Quino puedo notar el deje de terrible nostalgia que derramaron sus últimas palabras. No había tristeza, o si la había, era un tristeza apagada, suave en su pasar por heridas que nunca cerrarán pero cuyo dolor se mantendrá siempre, aunque cada vez más sordo, más lejano. El padre de Mela había muerto hacía dos años, un cáncer se lo llevó en poco más de un mes. El recuerdo de ese hombre, pausado y cariñoso, se le apareció de golpe a Quino y esa misma nostalgia se apoderó de él.
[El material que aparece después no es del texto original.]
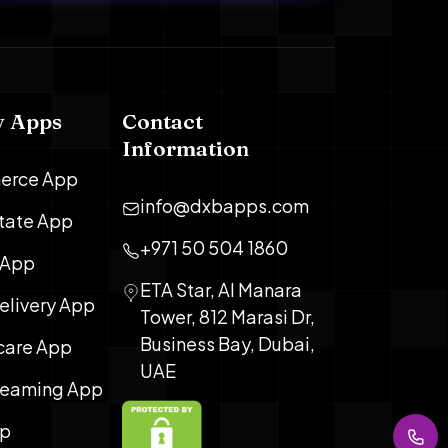
y Apps
Contact
Information
erce App
info@dxbapps.com
state App
+971 50 504 1860
 App
ETA Star, Al Manara
elivery App
Tower, 812 Marasi Dr,
Business Bay, Dubai,
care App
UAE
treaming App
pp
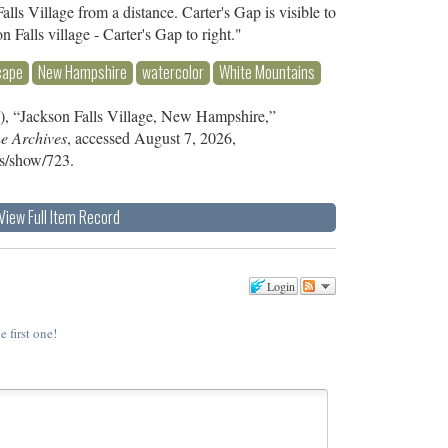
lls Village from a distance. Carter's Gap is visible to
on Falls village - Carter's Gap to right."
cape
New Hampshire
watercolor
White Mountains
), “Jackson Falls Village, New Hampshire,”
ne Archives
, accessed August 7, 2026,
ms/show/723
.
View Full Item Record
Login
e first one!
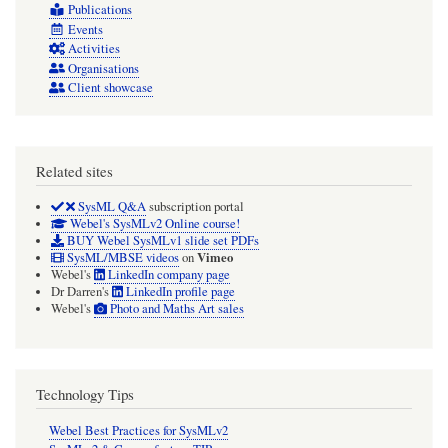
Publications
Events
Activities
Organisations
Client showcase
Related sites
SysML Q&A
subscription portal
Webel's SysMLv2 Online course!
BUY Webel SysMLv1 slide set PDFs
Vimeo
SysML/MBSE videos
on
Webel's
LinkedIn company page
Dr Darren's
LinkedIn profile page
Webel's
Photo and Maths Art sales
Technology Tips
Webel Best Practices for SysMLv2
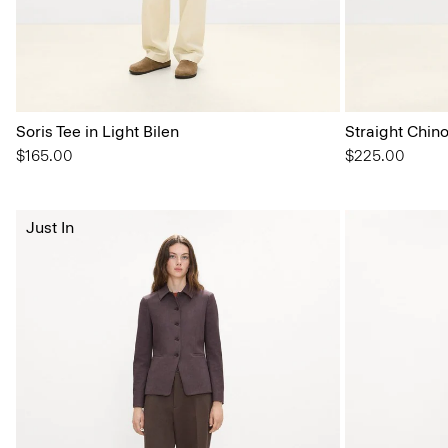
Soris Tee in Light Bilen
Straight Chin
$165.00
$225.00
Just In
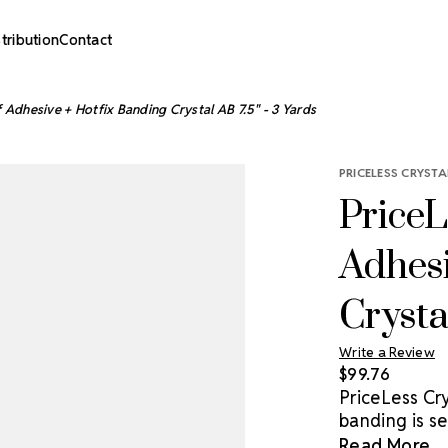
stribution
Contact
f Adhesive + Hotfix Banding Crystal AB 7.5" - 3 Yards
PRICELESS CRYSTA
PriceL
Adhesi
Crysta
Write a Review
$99.76
PriceLess Cry
banding is se
most hard sur
Read More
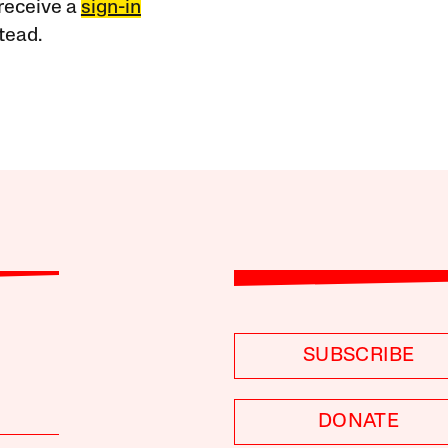
receive a
sign-in
tead.
SUBSCRIBE
DONATE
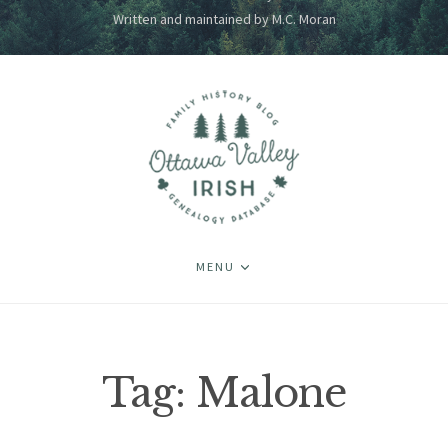
Written and maintained by M.C. Moran
MENU
Tag:
Malone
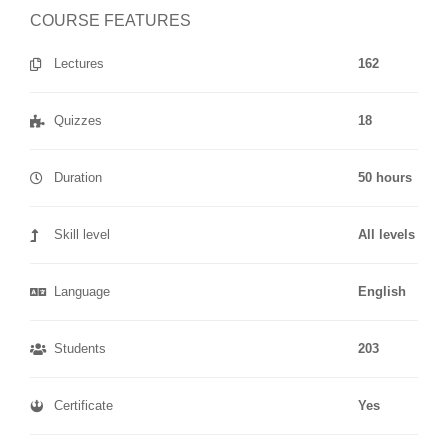
COURSE FEATURES
Lectures
162
Quizzes
18
Duration
50 hours
Skill level
All levels
Language
English
Students
203
Certificate
Yes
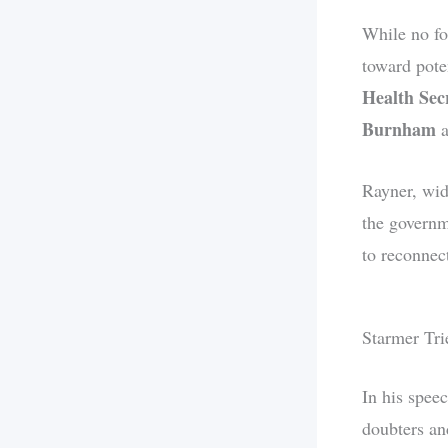
While no fo
toward pote
Health Sec
Burnham
a
Rayner, wide
the governm
to reconnect
Starmer Tri
In his spee
doubters an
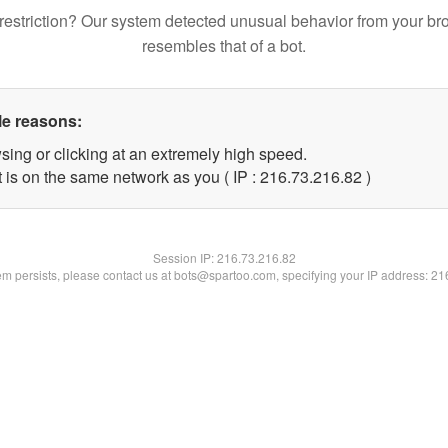
restriction? Our system detected unusual behavior from your br
resembles that of a bot.
le reasons:
sing or clicking at an extremely high speed.
 is on the same network as you ( IP : 216.73.216.82 )
Session IP:
216.73.216.82
lem persists, please contact us at bots@spartoo.com, specifying your IP address: 2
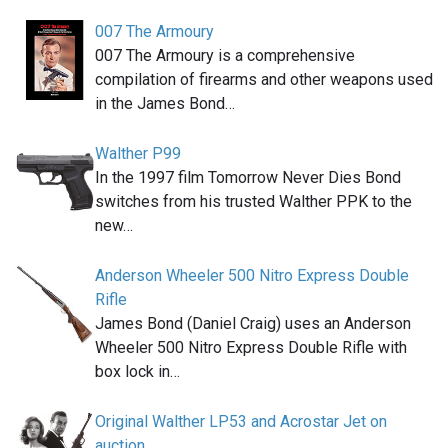
007 The Armoury
007 The Armoury is a comprehensive
compilation of firearms and other weapons used
in the James Bond…
Walther P99
In the 1997 film Tomorrow Never Dies Bond
switches from his trusted Walther PPK to the
new…
Anderson Wheeler 500 Nitro Express Double
Rifle
James Bond (Daniel Craig) uses an Anderson
Wheeler 500 Nitro Express Double Rifle with
box lock in…
Original Walther LP53 and Acrostar Jet on
auction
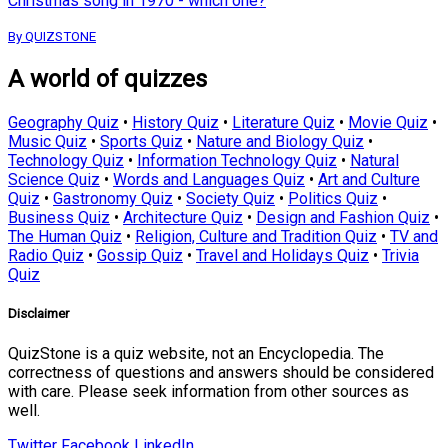
Christmas song in 1970 - which one?
By QUIZSTONE
A world of quizzes
Geography Quiz
•
History Quiz
•
Literature Quiz
•
Movie Quiz
•
Music Quiz
•
Sports Quiz
•
Nature and Biology Quiz
•
Technology Quiz
•
Information Technology Quiz
•
Natural
Science Quiz
•
Words and Languages Quiz
•
Art and Culture
Quiz
•
Gastronomy Quiz
•
Society Quiz
•
Politics Quiz
•
Business Quiz
•
Architecture Quiz
•
Design and Fashion Quiz
•
The Human Quiz
•
Religion, Culture and Tradition Quiz
•
TV and
Radio Quiz
•
Gossip Quiz
•
Travel and Holidays Quiz
•
Trivia
Quiz
Disclaimer
QuizStone is a quiz website, not an Encyclopedia. The
correctness of questions and answers should be considered
with care. Please seek information from other sources as
well.
Twitter
Facebook
LinkedIn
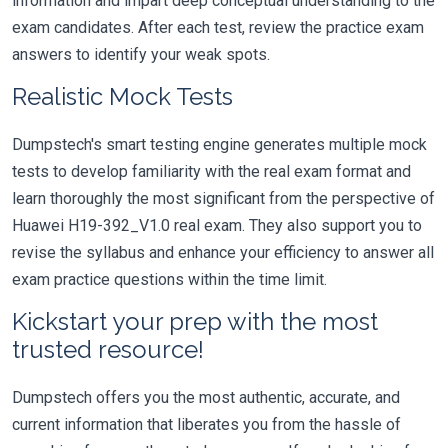
information and impart deep conceptual understanding to the
exam candidates. After each test, review the practice exam
answers to identify your weak spots.
Realistic Mock Tests
Dumpstech's smart testing engine generates multiple mock
tests to develop familiarity with the real exam format and
learn thoroughly the most significant from the perspective of
Huawei H19-392_V1.0 real exam. They also support you to
revise the syllabus and enhance your efficiency to answer all
exam practice questions within the time limit.
Kickstart your prep with the most
trusted resource!
Dumpstech offers you the most authentic, accurate, and
current information that liberates you from the hassle of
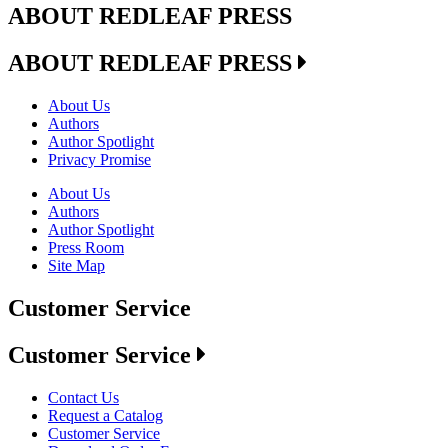
ABOUT REDLEAF PRESS
ABOUT REDLEAF PRESS
About Us
Authors
Author Spotlight
Privacy Promise
About Us
Authors
Author Spotlight
Press Room
Site Map
Customer Service
Customer Service
Contact Us
Request a Catalog
Customer Service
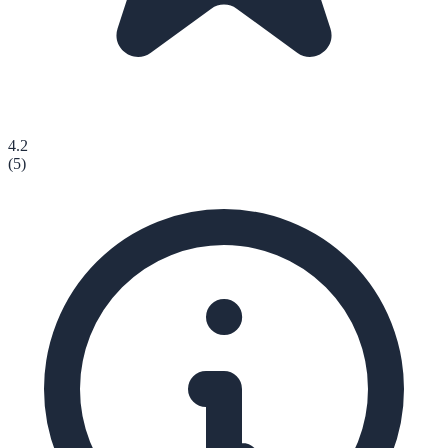
4.2
(
5
)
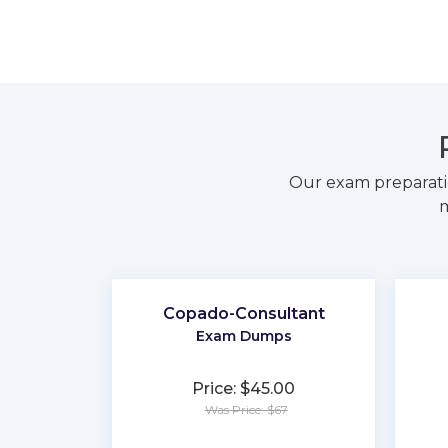
Our exam preparati
m
Copado-Consultant
Exam Dumps
Price: $45.00
Was Price: $67
★
★
★
★
★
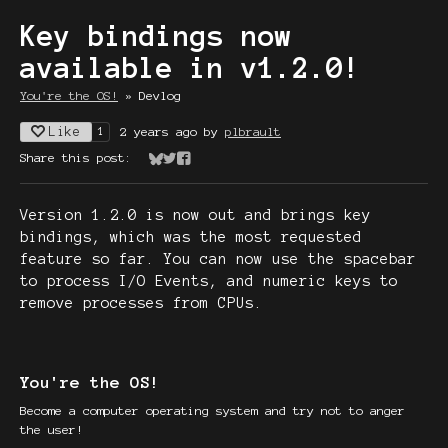
Key bindings now
available in v1.2.0!
You're the OS!
»
Devlog
Like
2 years ago
by
plbrault
1
Share this post:
Share on Bluesky
Share on Twitter
Share on Facebook
Version 1.2.0 is now out and brings key
bindings, which was the most requested
feature so far. You can now use the spacebar
to process I/O Events, and numeric keys to
remove processes from CPUs.
You're the OS!
Become a computer operating system and try not to anger
the user!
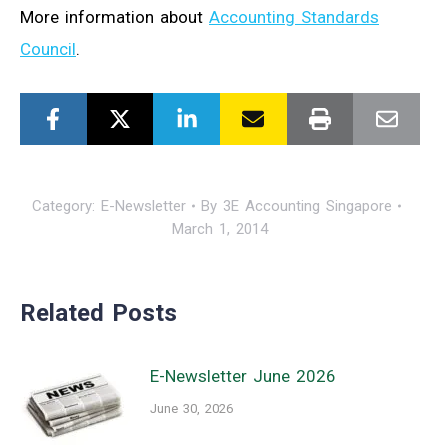
More information about
Accounting Standards
Council
.
Category:
E-Newsletter
By
3E Accounting Singapore
March 1, 2014
Related Posts
E-Newsletter June 2026
June 30, 2026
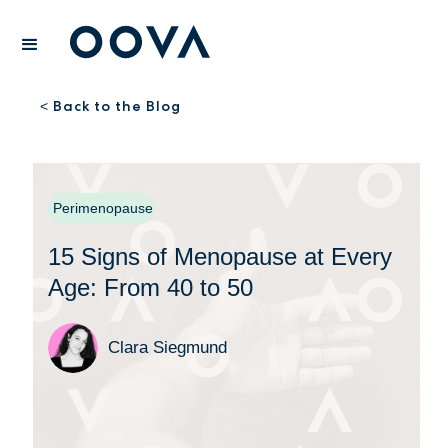
Back to the Blog
<
Perimenopause
15 Signs of Menopause at Every
Age: From 40 to 50
Clara Siegmund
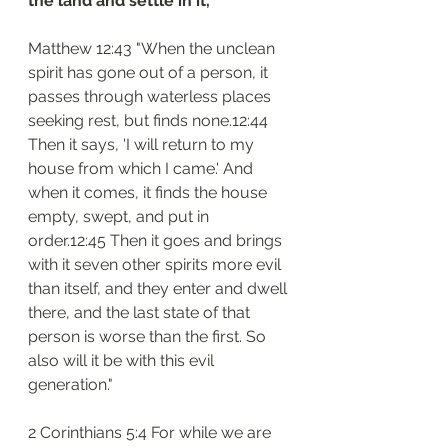
the land and settle in it,
Matthew 12:43 "When the unclean 
spirit has gone out of a person, it 
passes through waterless places 
seeking rest, but finds none.12:44 
Then it says, 'I will return to my 
house from which I came.' And 
when it comes, it finds the house 
empty, swept, and put in 
order.12:45 Then it goes and brings 
with it seven other spirits more evil 
than itself, and they enter and dwell 
there, and the last state of that 
person is worse than the first. So 
also will it be with this evil 
generation."
2 Corinthians 5:4 For while we are 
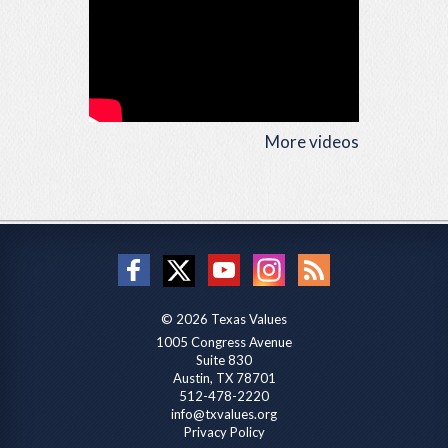
More videos
© 2026 Texas Values
1005 Congress Avenue
Suite 830
Austin, TX 78701
512-478-2220
info@txvalues.org
Privacy Policy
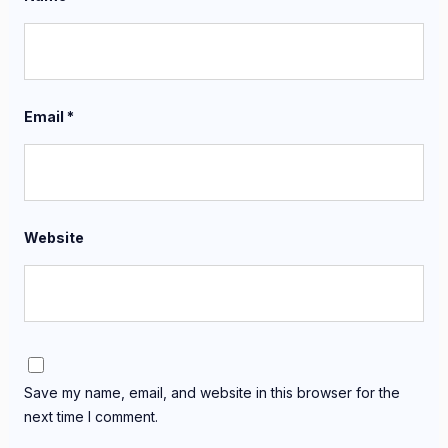
Email
*
Website
Save my name, email, and website in this browser for the
next time I comment.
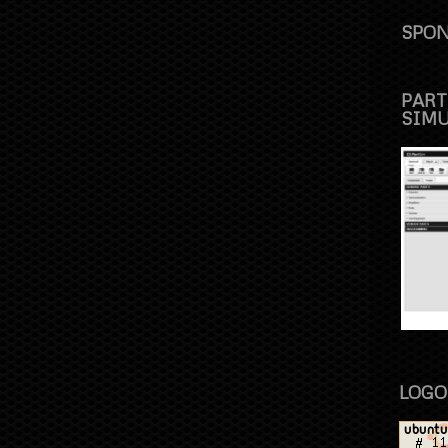
SPON
PART
SIM
LOGO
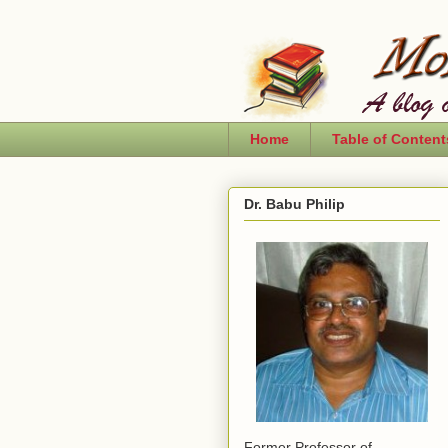
Home
Table of Content
Dr. Babu Philip
Former Professor of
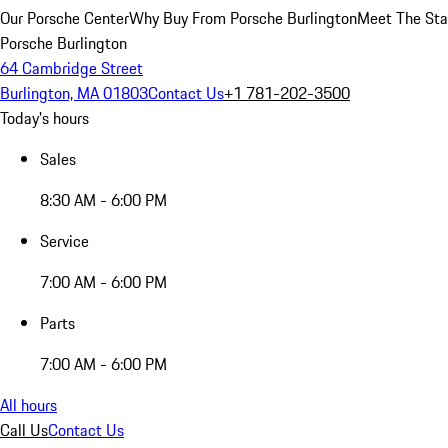
Our Porsche Center
Why Buy From Porsche Burlington
Meet The Sta
Porsche Burlington
64 Cambridge Street
Burlington, MA 01803
Contact Us
+1 781-202-3500
Today's hours
Sales
8:30 AM - 6:00 PM
Service
7:00 AM - 6:00 PM
Parts
7:00 AM - 6:00 PM
All hours
Call Us
Contact Us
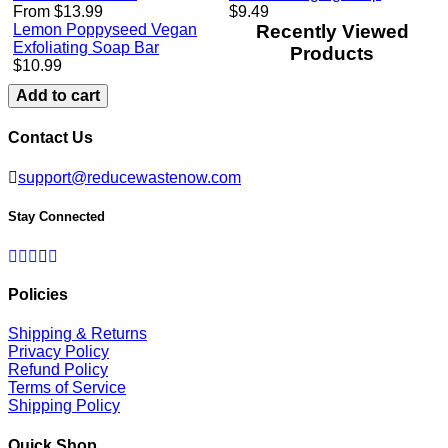
Regular
From $13.99
$9.49
price
Lemon Poppyseed Vegan
Recently Viewed
Exfoliating Soap Bar
Products
Regular
$10.99
price
Add to cart
Contact Us
support@reducewastenow.com
Stay Connected
Facebook
Twitter
Pinterest
Instagram
Linkedin
Policies
Shipping & Returns
Privacy Policy
Refund Policy
Terms of Service
Shipping Policy
Quick Shop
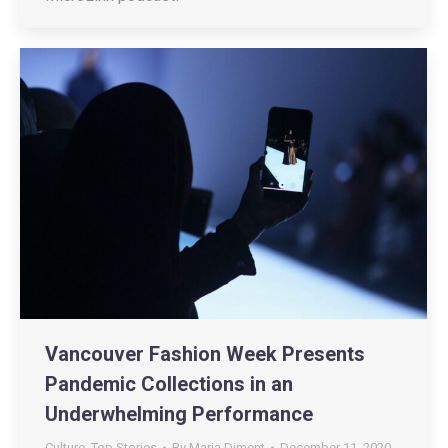
Vancouver Fashion Week Presents
Pandemic Collections in an
Underwhelming Performance
Culture
,
Top Stories
By
Maria Diment
December 11, 2020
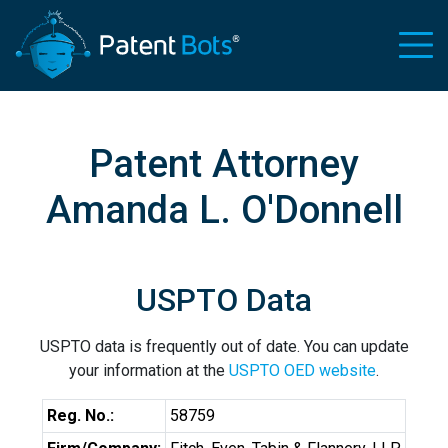
Patent Attorney
Amanda L. O'Donnell
USPTO Data
USPTO data is frequently out of date. You can update
your information at the
USPTO OED website
.
Reg. No.:
58759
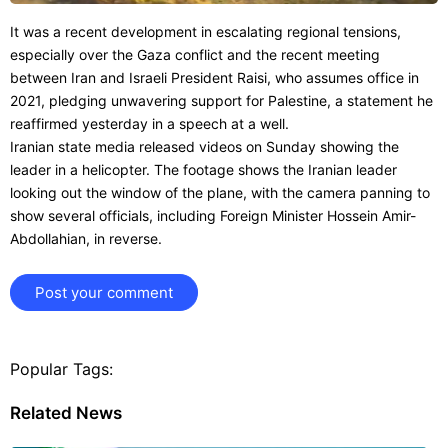
It was a recent development in escalating regional tensions,
especially over the Gaza conflict and the recent meeting
between Iran and Israeli President Raisi, who assumes office in
2021, pledging unwavering support for Palestine, a statement he
reaffirmed yesterday in a speech at a well.
Iranian state media released videos on Sunday showing the
leader in a helicopter. The footage shows the Iranian leader
looking out the window of the plane, with the camera panning to
show several officials, including Foreign Minister Hossein Amir-
Abdollahian, in reverse.
Post your comment
Popular Tags:
Related News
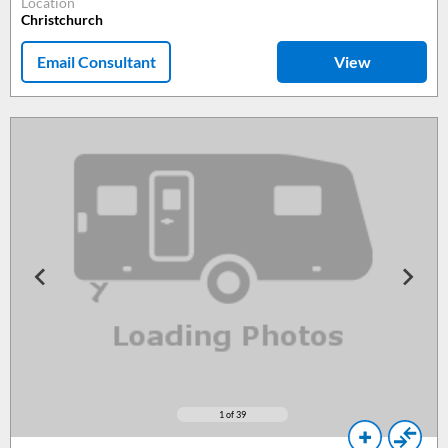
Location
Christchurch
Email Consultant
View
1
of 39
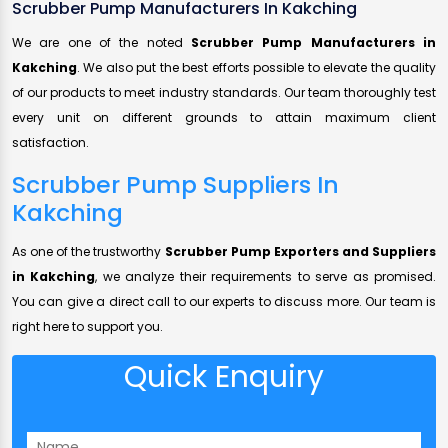
Scrubber Pump Manufacturers In Kakching
We are one of the noted
Scrubber Pump Manufacturers in
Kakching
. We also put the best efforts possible to elevate the quality
of our products to meet industry standards. Our team thoroughly test
every unit on different grounds to attain maximum client
satisfaction.
Scrubber Pump Suppliers In
Kakching
As one of the trustworthy
Scrubber Pump Exporters and Suppliers
in Kakching
, we analyze their requirements to serve as promised.
You can give a direct call to our experts to discuss more. Our team is
right here to support you.
Quick Enquiry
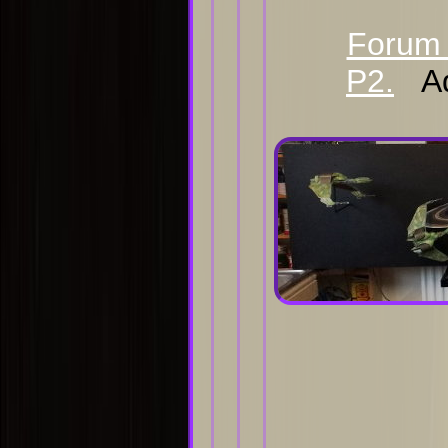
Forum 
P2.
Ad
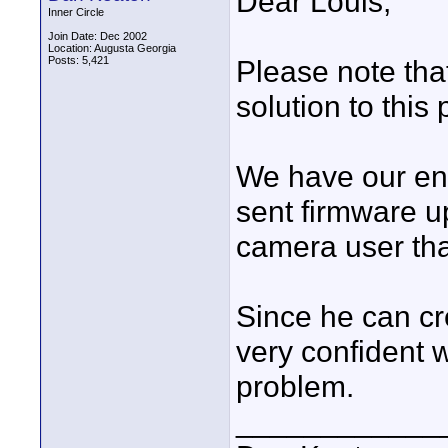
Dear Louis,
Inner Circle
Join Date: Dec 2002
Location: Augusta Georgia
Posts: 5,421
Please note that
solution to this
We have our en
sent firmware u
camera user th
Since he can c
very confident w
problem.
____________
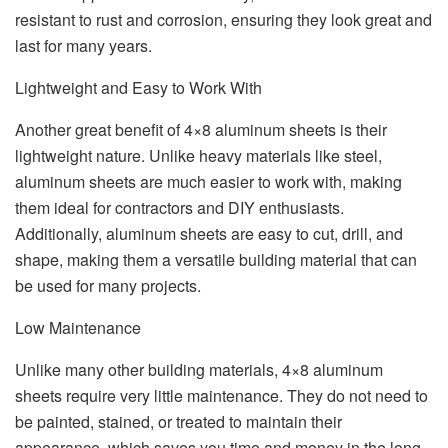
resistant to rust and corrosion, ensuring they look great and
last for many years.
Lightweight and Easy to Work With
Another great benefit of 4×8 aluminum sheets is their
lightweight nature. Unlike heavy materials like steel,
aluminum sheets are much easier to work with, making
them ideal for contractors and DIY enthusiasts.
Additionally, aluminum sheets are easy to cut, drill, and
shape, making them a versatile building material that can
be used for many projects.
Low Maintenance
Unlike many other building materials, 4×8 aluminum
sheets require very little maintenance. They do not need to
be painted, stained, or treated to maintain their
appearance, which saves you time and money in the long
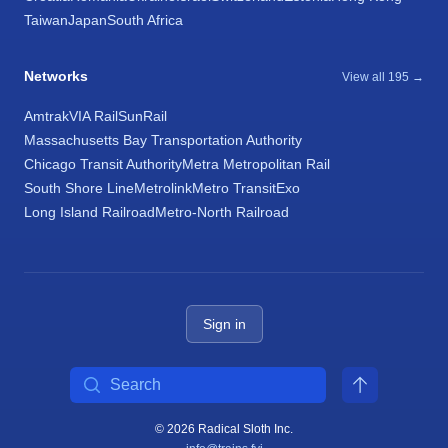
Taiwan
Japan
South Africa
Networks
View all 195 →
Amtrak
VIA Rail
SunRail
Massachusetts Bay Transportation Authority
Chicago Transit Authority
Metra Metropolitan Rail
South Shore Line
Metrolink
Metro Transit
Exo
Long Island Railroad
Metro-North Railroad
Sign in
Search
© 2026 Radical Sloth Inc.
Estuvo a punto de llorar al recordarle, su risa estentórea, al recordar también los días de su enfermedad y su muerte, a la madre de Mela y a su hermana, hundidas, ella tratando de sacarlas de una pena insondable e ininteligible en aquellos momentos.

 Miró a Mela y la vio sonriendo, disfrutando con su pingüinos, su nostalgia se transformó en dicha, en una alegría mezcla del recuerdo de un hombre bueno como fue su padre y de la sensación de saber que, si bien ella nunca superaría esa pérdida, si había aprendido a vivir con ella.

—Pues gracias, guapa, la verdad es que ahora puedo decir que sé una cosa nueva de Madrid que creo que nadie sabe. Quién me iba a decir a mí que encontraría pingüinos en la fuente de Neptuno…

—Tenemos que volver cuando haya nieve, ahí es cuando se ven de verdad.